Изяслав, оказав почести старику, уверив в любви и покорности, покинул Киев. Он точно рассчитал, что сыгравший труса Долгорукий постыдится появиться в Киеве. Ему, гордому, надо время забыть позор самому и чтобы кияне тоже забыли о том трусливом бегстве. Более всего терзало гордую душу, что его, бесстрашного воина, не позволяющего и малого неуважения к себе, вынесли с Ярославова двора шибко пьяного закатанным в ковёр… Он готов был отмстить в открытом бою племяннику, готов на смертный бой. Но возвращаться в Киев, согнав с княжения безвольного в своей доброте старшего брата, – такого себе не мог позволить. На то и рассчитывал Изяслав, отказавшись от Киева. Всего дороже для него – время. Не для мира на Руси – для новой брани, для гордого своего величия. Дабы все земли убедились, кто на Руси герой и кто хозяин! Он – Изяслав!

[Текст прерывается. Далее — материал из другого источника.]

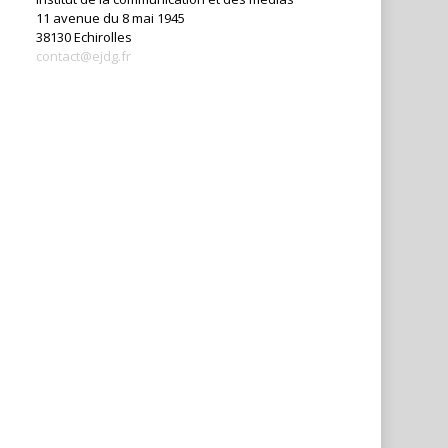
11 avenue du 8 mai 1945
38130 Echirolles
contact@ejdg.fr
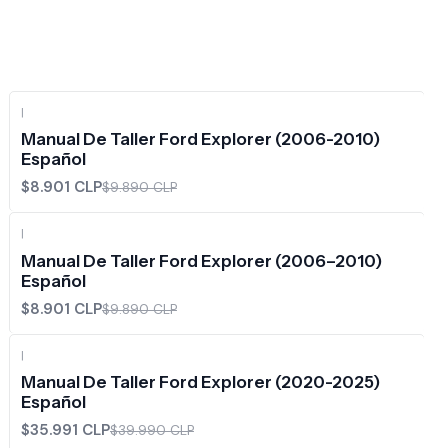
|
-10%
OFF
Manual De Taller Ford Explorer (2006-2010)
Español
$8.901 CLP
$9.890 CLP
|
-10%
OFF
Manual De Taller Ford Explorer (2006–2010)
Español
$8.901 CLP
$9.890 CLP
|
-10%
OFF
Manual De Taller Ford Explorer (2020-2025)
Español
$35.991 CLP
$39.990 CLP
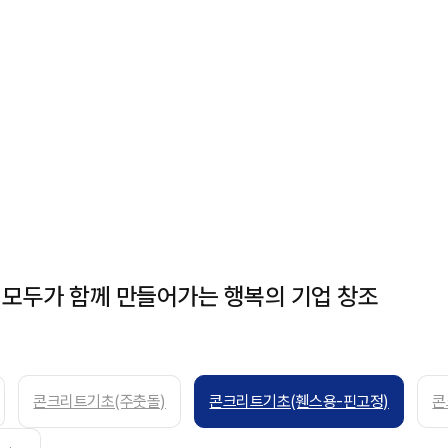
 모두가 함께 만들어가는 행복의 기업 창조
콘크리트기초(주춧돌)
콘크리트기초(휀스용-핀고정)
콘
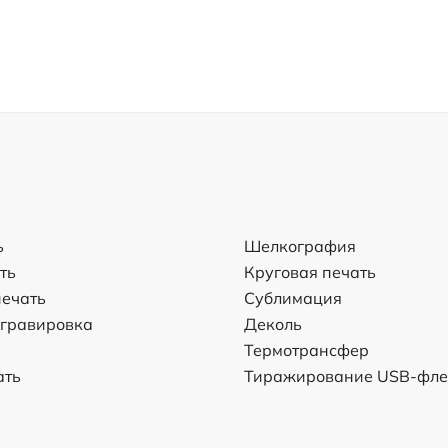
ь
Шелкография
ть
Круговая печать
ечать
Сублимация
 гравировка
Деколь
Термотрансфер
ать
Тиражирование USB-фл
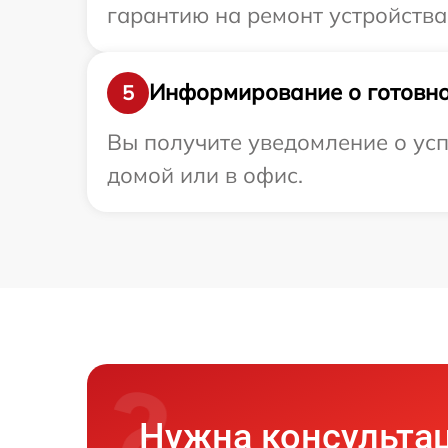
гарантию на ремонт устройства 
Информирование о готовно
5
Вы получите уведомление о усп
домой или в офис.
Нужна консульта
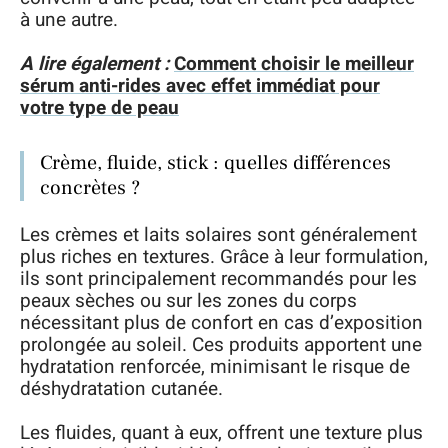
à une autre.
A lire également :
Comment choisir le meilleur
sérum anti-rides avec effet immédiat pour
votre type de peau
Crème, fluide, stick : quelles différences
concrètes ?
Les crèmes et laits solaires sont généralement
plus riches en textures. Grâce à leur formulation,
ils sont principalement recommandés pour les
peaux sèches ou sur les zones du corps
nécessitant plus de confort en cas d’exposition
prolongée au soleil. Ces produits apportent une
hydratation renforcée, minimisant le risque de
déshydratation cutanée.
Les fluides, quant à eux, offrent une texture plus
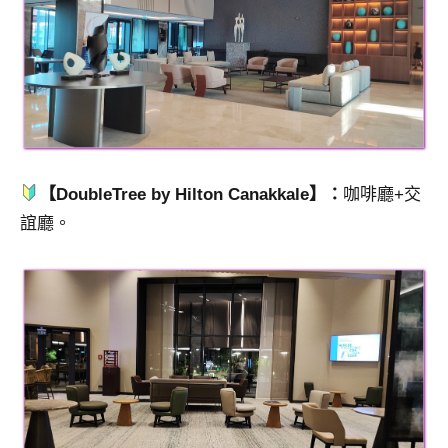
【DoubleTree by Hilton Canakkale】：
咖啡廳+交
誼廳。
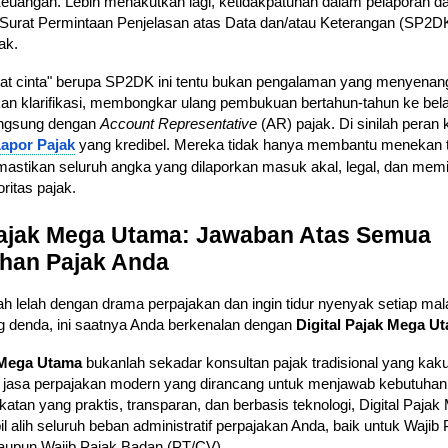
euangan. Lebih menakutkan lagi, ketidakpatuhan dalam pelaporan 
 Surat Permintaan Penjelasan atas Data dan/atau Keterangan (SP2DK
ak.
at cinta" berupa SP2DK ini tentu bukan pengalaman yang menyenan
an klarifikasi, membongkar ulang pembukuan bertahun-tahun ke bel
angsung dengan
Account Representative
(AR) pajak. Di sinilah peran k
Lapor Pajak
yang kredibel. Mereka tidak hanya membantu menekan
mastikan seluruh angka yang dilaporkan masuk akal, legal, dan memin
oritas pajak.
Pajak Mega Utama: Jawaban Atas Semua
ahan Pajak Anda
h lelah dengan drama perpajakan dan ingin tidur nyenyak setiap ma
 denda, ini saatnya Anda berkenalan dengan
Digital Pajak Mega U
k Mega Utama
bukanlah sekadar konsultan pajak tradisional yang kaku.
 jasa perpajakan modern yang dirancang untuk menjawab kebutuhan e
tan yang praktis, transparan, dan berbasis teknologi, Digital Paja
 alih seluruh beban administratif perpajakan Anda, baik untuk Wajib 
upun Wajib Pajak Badan (PT/CV).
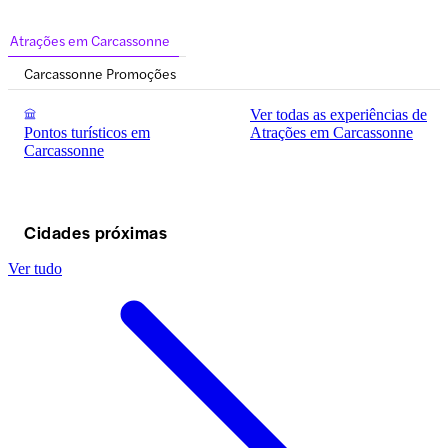
Atrações em Carcassonne
Carcassonne Promoções
Ver todas as experiências de
Pontos turísticos em
Atrações em Carcassonne
Carcassonne
Cidades próximas
Ver tudo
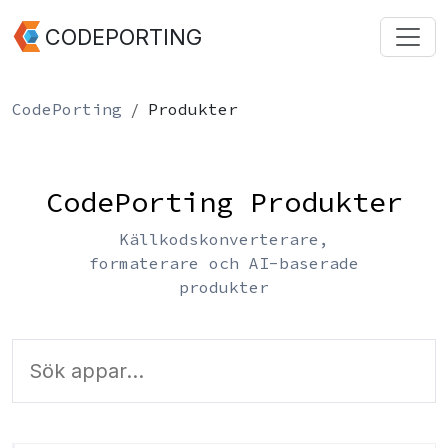
CODEPORTING
CodePorting
Produkter
CodePorting Produkter
Källkodskonverterare,
formaterare och AI-baserade
produkter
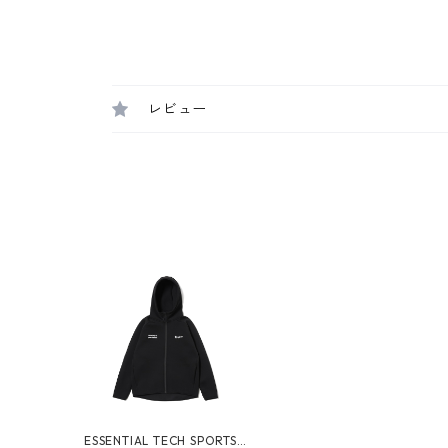
レビュー
ESSENTIAL TECH SPORTS H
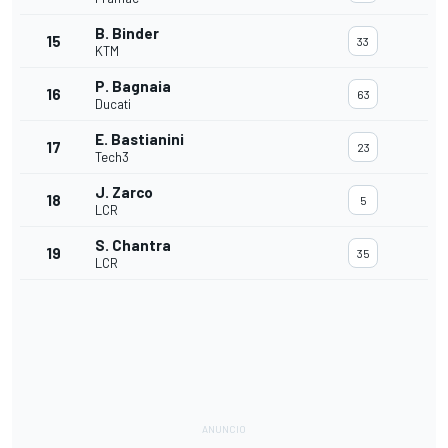
B. Binder
15
33
KTM
P. Bagnaia
16
63
Ducati
E. Bastianini
17
23
Tech3
J. Zarco
18
5
LCR
S. Chantra
19
35
LCR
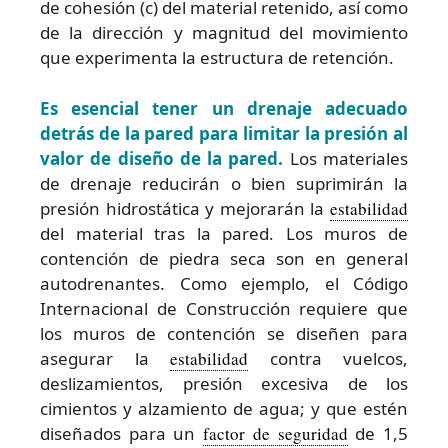
de cohesión (c) del material retenido, así como
de la dirección y magnitud del movimiento
que experimenta la estructura de retención.
Es esencial tener un drenaje adecuado
detrás de la pared para limitar la presión al
valor de diseño de la pared.
Los materiales
de drenaje reducirán o bien suprimirán la
presión hidrostática y mejorarán la
estabilidad
del material tras la pared. Los muros de
contención de piedra seca son en general
autodrenantes. Como ejemplo, el Código
Internacional de Construcción requiere que
los muros de contención se diseñen para
asegurar la
estabilidad
contra vuelcos,
deslizamientos, presión excesiva de los
cimientos y alzamiento de agua; y que estén
diseñados para un
factor de seguridad
de 1,5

Долгорукий тихо сидел в Городце, укреплял город, собирал вокруг верных друзей… Писал грамоты к черниговским Давыдовичам и другу Святославу Ольговичу в Новгород Северский, в которых уверял, что по воле своей покинул Киев и нынче не собирается добиваться стола, пока сидит там старейший брат Вячеслав. «Пущай правит Русью. Не сможет – подмогнём!»
Тихо на Северской земле, тихо и за Днепром. А в земле Суздальской шумно и работно. Отпросился у отца в Суздаль Андрей. Строит там селища и города, ставит в них церкви. С охотой идут в Суздальскую землю, на самый край её, на север, уставшие от борений княжеских русские люди, надеясь на тишину и защиту дремучих лесов, вьют гнёзда.
После случившегося позора более всего дорога Андрею мирная жизнь в родном краю. Но и дружину оставлять нельзя, помнить надо: мир до рати, а без воинов умелых не будет мира. Однако всем боевым княжеским укладом руководит верный друг, молодой воевода Борис Жидиславич. Ему и меч в руки, ему и докука военная – блюсти Андрееву дружину.
Сам молодой князь ушёл в город Москову. Отец наказал ставить на горе, над рекою новый кромль, расширить посад, оберечь его валом и стенами. О всём том внимательная забота. Решил Андрей собственные палаты поставить на окатистом холме, недалече от отцовского кромля. Такая задумка пришлась по душе княгине, урождённой московянке, и всей её Кучковой родове.